Question. Let $R$ be a ring, $\mathfrak{p}$ a prime, $M$ a finitely-generated $R$-module, and $N$ any $R$-module. Is the natural map
$$\textrm{Hom}_R(M, N)_\mathfrak{p} \to \textrm{Hom}_{R_\mathfrak{p}}(M_\mathfrak{p}, N_\mathfrak{p})$$
an isomorphism (of $R_\mathfrak{p}$-modules)?
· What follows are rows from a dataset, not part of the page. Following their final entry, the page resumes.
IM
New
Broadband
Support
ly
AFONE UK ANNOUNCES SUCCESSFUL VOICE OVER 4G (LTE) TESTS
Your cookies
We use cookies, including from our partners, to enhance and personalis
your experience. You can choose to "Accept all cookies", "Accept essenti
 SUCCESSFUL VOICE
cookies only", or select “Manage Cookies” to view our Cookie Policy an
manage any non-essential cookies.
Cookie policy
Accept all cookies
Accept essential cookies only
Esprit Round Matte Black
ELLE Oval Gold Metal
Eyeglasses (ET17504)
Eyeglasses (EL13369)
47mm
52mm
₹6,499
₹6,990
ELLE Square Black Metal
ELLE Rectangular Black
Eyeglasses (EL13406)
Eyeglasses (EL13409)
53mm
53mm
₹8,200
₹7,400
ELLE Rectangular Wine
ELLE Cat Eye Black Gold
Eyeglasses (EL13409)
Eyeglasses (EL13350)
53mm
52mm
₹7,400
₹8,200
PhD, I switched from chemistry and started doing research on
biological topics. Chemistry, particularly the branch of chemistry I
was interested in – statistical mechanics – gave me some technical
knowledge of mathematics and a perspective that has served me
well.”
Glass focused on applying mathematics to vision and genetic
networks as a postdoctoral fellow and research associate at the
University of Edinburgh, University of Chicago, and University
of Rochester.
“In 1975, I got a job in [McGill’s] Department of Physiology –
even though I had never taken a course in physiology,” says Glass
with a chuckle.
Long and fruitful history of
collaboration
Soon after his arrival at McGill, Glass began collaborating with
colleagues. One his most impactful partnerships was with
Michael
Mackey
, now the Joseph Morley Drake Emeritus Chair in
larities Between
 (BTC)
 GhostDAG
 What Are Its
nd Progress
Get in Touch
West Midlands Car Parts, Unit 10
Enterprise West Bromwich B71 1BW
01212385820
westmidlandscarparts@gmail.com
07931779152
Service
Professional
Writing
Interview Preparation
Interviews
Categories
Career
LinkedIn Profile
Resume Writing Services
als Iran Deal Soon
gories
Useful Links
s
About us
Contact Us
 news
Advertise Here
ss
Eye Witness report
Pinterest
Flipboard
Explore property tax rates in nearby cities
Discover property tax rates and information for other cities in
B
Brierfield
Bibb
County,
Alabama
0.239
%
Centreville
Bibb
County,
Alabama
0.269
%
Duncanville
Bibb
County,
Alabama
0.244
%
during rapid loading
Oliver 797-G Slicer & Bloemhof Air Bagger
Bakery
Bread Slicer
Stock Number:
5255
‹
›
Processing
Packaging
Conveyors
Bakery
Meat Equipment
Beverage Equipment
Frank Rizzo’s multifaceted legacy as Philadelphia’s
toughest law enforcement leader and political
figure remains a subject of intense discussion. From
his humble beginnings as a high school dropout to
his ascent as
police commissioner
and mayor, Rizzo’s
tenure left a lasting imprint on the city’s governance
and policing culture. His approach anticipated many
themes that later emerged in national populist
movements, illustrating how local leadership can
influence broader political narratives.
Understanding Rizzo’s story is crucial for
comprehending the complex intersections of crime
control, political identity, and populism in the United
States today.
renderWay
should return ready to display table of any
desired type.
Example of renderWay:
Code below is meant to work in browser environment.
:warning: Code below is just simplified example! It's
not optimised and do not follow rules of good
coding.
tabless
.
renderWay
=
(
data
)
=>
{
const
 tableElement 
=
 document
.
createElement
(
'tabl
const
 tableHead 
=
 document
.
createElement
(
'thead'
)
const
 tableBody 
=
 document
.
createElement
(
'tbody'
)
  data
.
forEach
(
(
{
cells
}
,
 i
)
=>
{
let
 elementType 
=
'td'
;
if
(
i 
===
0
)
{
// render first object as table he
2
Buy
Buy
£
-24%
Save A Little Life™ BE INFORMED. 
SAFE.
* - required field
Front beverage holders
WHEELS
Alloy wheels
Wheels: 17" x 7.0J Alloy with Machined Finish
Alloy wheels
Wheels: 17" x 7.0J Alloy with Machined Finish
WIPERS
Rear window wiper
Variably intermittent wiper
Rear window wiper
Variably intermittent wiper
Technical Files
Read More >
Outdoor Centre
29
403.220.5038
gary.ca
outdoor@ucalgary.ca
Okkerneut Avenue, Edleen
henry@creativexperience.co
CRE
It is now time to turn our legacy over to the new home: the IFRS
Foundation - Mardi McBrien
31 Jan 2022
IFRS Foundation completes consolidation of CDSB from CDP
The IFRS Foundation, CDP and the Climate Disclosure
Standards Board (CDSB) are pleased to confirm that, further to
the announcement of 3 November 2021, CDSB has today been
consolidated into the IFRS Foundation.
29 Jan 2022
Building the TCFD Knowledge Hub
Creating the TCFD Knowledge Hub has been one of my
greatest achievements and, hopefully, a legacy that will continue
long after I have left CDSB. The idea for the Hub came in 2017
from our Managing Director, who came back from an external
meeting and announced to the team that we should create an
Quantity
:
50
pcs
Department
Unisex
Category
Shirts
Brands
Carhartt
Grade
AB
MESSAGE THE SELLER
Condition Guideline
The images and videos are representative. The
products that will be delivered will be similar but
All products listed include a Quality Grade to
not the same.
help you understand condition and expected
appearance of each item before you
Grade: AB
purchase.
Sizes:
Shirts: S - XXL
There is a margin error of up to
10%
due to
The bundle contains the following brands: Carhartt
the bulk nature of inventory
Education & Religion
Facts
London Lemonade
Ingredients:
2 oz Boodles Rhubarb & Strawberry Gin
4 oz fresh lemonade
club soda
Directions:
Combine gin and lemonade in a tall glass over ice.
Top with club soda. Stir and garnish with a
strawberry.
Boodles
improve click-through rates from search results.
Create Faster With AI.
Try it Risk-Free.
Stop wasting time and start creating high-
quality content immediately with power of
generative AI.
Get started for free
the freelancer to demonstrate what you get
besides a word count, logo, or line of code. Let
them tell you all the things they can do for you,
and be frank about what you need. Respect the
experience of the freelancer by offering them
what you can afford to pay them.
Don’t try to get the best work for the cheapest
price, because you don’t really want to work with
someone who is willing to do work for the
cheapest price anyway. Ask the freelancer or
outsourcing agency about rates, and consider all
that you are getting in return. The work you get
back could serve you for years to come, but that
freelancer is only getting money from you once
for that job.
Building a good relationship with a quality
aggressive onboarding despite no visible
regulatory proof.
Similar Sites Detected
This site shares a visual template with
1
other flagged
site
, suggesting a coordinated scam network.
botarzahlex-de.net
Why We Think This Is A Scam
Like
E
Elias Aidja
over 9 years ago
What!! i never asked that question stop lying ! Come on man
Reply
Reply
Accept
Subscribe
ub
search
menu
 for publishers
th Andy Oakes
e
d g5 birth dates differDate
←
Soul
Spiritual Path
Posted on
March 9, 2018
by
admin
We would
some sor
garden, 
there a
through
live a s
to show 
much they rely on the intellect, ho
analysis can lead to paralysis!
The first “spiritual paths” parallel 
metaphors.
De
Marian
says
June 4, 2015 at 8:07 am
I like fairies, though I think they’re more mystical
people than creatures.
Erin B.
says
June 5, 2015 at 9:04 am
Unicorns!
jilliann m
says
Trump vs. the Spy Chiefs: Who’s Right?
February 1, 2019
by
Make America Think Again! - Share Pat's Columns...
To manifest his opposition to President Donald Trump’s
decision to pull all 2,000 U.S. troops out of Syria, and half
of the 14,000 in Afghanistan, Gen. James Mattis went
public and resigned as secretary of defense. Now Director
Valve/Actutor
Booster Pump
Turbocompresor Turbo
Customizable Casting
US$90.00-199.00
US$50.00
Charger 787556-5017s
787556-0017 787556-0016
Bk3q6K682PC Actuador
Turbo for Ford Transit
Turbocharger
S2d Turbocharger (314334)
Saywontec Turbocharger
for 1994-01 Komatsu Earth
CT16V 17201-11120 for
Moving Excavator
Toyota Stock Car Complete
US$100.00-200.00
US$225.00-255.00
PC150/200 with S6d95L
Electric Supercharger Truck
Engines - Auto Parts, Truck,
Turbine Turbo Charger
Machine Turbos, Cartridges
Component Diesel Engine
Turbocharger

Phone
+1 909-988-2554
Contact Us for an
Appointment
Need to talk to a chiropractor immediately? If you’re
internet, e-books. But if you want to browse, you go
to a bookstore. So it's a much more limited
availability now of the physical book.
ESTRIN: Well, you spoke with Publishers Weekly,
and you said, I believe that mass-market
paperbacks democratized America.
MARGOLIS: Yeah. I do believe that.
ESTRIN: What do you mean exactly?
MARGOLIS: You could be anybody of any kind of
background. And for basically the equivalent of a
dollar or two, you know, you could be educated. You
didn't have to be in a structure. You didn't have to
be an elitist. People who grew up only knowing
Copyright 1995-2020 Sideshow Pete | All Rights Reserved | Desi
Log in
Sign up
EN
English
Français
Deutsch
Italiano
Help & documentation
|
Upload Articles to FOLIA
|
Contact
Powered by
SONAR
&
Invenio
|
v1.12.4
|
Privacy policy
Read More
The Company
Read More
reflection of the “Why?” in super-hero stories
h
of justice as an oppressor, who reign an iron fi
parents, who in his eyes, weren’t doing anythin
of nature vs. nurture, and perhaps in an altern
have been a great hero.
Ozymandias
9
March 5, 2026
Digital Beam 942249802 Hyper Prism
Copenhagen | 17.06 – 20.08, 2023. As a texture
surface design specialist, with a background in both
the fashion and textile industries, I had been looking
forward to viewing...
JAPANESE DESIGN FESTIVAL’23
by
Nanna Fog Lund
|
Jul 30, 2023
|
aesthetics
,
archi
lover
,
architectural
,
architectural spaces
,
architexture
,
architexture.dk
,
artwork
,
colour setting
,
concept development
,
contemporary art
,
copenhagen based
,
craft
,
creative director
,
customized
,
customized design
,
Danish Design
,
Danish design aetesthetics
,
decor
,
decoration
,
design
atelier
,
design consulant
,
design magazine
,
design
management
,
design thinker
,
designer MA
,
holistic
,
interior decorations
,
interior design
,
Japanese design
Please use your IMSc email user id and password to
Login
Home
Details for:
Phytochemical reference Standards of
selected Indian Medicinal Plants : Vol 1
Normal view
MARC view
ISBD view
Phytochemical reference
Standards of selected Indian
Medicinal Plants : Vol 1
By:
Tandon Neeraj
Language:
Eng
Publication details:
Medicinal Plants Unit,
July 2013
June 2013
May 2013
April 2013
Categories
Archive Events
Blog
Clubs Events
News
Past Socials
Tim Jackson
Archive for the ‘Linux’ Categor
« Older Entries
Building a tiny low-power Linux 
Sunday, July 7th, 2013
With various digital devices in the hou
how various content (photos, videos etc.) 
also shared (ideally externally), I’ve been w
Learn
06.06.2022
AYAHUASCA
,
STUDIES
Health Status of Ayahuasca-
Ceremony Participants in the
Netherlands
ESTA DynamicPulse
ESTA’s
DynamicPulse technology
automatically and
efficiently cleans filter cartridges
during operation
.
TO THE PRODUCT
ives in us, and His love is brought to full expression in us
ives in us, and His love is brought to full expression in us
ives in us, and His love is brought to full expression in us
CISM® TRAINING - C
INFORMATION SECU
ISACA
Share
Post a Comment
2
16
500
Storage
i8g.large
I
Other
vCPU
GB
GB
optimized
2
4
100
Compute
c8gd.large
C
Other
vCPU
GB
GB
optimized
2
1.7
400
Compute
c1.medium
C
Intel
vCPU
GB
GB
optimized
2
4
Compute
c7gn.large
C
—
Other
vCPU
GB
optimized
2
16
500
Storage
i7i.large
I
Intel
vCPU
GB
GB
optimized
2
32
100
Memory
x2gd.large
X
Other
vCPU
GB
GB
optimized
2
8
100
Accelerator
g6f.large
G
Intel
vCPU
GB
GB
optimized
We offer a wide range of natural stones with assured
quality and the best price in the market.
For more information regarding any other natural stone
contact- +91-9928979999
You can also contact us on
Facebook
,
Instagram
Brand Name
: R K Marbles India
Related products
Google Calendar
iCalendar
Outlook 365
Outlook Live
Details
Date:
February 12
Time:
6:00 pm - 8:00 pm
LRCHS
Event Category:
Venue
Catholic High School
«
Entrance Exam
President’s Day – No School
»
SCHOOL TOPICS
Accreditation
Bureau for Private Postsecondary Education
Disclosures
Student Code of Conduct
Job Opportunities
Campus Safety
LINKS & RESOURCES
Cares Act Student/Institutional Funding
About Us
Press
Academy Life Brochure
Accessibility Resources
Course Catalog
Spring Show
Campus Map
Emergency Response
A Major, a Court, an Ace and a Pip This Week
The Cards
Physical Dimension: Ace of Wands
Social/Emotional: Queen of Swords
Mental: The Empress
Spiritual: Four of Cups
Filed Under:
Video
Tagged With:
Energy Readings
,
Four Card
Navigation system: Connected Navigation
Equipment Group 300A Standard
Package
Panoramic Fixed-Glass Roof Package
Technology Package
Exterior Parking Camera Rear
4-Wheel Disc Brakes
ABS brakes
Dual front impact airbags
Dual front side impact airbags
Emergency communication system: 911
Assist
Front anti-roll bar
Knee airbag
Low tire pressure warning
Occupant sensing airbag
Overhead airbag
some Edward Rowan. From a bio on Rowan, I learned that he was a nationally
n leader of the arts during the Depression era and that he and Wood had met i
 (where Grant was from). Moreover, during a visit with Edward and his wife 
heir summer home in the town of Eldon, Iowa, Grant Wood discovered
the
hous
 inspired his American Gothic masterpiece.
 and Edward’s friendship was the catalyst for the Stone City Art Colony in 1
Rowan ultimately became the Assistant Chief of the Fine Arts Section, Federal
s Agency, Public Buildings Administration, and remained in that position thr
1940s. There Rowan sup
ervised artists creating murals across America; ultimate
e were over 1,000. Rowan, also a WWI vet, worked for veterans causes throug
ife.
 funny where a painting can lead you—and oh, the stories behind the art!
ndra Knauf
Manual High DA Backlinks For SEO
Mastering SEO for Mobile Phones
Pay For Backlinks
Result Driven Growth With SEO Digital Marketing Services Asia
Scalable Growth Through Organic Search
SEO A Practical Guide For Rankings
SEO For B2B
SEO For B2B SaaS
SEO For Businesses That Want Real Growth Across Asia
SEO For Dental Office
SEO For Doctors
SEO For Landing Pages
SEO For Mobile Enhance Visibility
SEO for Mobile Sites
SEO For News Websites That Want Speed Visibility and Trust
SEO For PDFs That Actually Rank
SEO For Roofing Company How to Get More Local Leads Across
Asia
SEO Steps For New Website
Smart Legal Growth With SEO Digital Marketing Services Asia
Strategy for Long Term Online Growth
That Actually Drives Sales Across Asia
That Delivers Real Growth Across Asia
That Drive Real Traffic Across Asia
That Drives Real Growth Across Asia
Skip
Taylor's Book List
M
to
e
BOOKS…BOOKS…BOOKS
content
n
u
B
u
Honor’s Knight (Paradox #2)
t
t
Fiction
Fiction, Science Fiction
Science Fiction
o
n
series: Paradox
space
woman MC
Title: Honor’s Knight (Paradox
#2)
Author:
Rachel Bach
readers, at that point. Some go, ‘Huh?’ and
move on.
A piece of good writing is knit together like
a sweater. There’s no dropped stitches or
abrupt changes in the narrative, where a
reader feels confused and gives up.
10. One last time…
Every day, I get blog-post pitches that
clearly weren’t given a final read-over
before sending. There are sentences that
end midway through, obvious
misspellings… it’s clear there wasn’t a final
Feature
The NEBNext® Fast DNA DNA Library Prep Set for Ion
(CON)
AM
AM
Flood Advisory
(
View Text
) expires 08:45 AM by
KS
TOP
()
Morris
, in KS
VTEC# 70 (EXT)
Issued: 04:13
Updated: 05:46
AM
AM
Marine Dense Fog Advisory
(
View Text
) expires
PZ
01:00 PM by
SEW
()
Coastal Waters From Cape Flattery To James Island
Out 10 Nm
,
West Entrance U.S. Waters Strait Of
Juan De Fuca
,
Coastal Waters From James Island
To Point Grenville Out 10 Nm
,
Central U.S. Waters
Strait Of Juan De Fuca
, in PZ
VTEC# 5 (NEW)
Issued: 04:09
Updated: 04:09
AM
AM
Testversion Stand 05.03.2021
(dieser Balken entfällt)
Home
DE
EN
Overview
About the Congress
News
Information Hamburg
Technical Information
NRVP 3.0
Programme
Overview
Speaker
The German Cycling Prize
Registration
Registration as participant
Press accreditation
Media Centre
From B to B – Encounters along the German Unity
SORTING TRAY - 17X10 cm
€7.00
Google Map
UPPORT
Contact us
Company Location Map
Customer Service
I can prove this in the case when $M$ is finitely presented: indeed, let $S$ be any flat $R$-algebra, and let
$$R^m \to R^n \to M \to 0$$
be a right-exact sequence; tensoring with $S$ gives another right-exact sequence
$$S^m \to S^n \to M \mathbin{\otimes_R} S \to 0$$
and applying hom functors, we get left-exact sequences
$$0 \to \textrm{Hom}_R(M, N) \to N^n \to N^m$$
$$0 \to \textrm{Hom}_S(M \mathbin{\otimes_R} S, N \mathbin{\otimes_R} S) \to (N \mathbin{\otimes_R} S)^n \to (N \mathbin{\otimes_R} S)^m$$
and $S$ is flat, so tensoring the first sequence yields
$$0 \to \textrm{Hom}_R(M, N) \mathbin{\otimes_R} S \to (N \mathbin{\otimes_R} S)^n \to (N \mathbin{\otimes_R} S)^m$$
but extending the sequences by $0$ to the left, and putting in vertical maps between the last two, we conclude that $\textrm{Hom}_R(M, N) \mathbin{\otimes_R} S \cong \textrm{Hom}_S(M \mathbin{\otimes_R} S, N \mathbin{\otimes_R} S)$ by the five lemma (modulo checking commutativity of diagrams). This is essentially the proof Eisenbud gives [Commutative Algebra, Prop. 2.10].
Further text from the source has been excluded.